That doesn't solve the problem with pd.Series({np.nan: 1, 2:2}, index=[1, np.nan,]), but would already solve the majority of the cases I think?

toobaz · 2017-11-27T09:09:53Z

If index was passed, we do want to do dict-lookup (as otherwise it could potentially give a performance bottleneck) -> current code. If index is not passed, we can just get the keys, values of the full dict (as we want all those anyway, so no need to then do a dict-lookup for each key).

In my current version the lookup is not a bottleneck because it is just an iteration on keys/values, precisely what is needed anyway in the "no index" case (where, by the way, no reindexing happens because the indexes are identical()).
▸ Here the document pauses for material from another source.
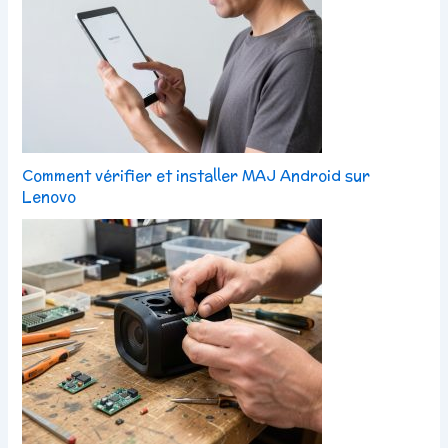
Comment vérifier et installer MAJ Android sur
Lenovo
However, still in the "no index" case, keys are being iterated twice, and I can fix this at the cost of few lines in Series.__init__.

toobaz · 2017-11-28T23:58:49Z

pandas/tests/series/test_combine_concat.py

@@ -181,7 +181,7 @@ def test_concat_empty_series_dtypes(self):
        # categorical
        assert pd.concat([Series(dtype='category'),
                          Series(dtype='category')]).dtype == 'category'
-        assert pd.concat([Series(dtype='category'),
+        assert pd.concat([Series(np.array([]), dtype='category'),


maybe add this issue number here as well

toobaz · 2017-11-29T07:11:28Z

@jreback ping

jreback

much simpler thanks, some comments.

jreback · 2017-11-29T11:51:32Z

pandas/core/series.py

@@ -303,6 +293,23 @@ def _can_hold_na(self):

    _index = None

+    def _init_from_dict(self, data, index, dtype):
+        # Looking for NaN in dict doesn't work ({np.nan : 1}[float('nan')]


can you make this a proper doc-string

Just to double check: given the size of the method now, do you still prefer it isolated (rather than having exactly the same lines of code in __init__)?

yes absolutely, having these separate makes them much easier to grok.

jreback · 2017-11-29T11:52:21Z

pandas/core/series.py

+            keys, values = zip(*compat.iteritems(data))
+        else:
+            keys, values = [], []
+        s = Series(values, index=keys, dtype=dtype)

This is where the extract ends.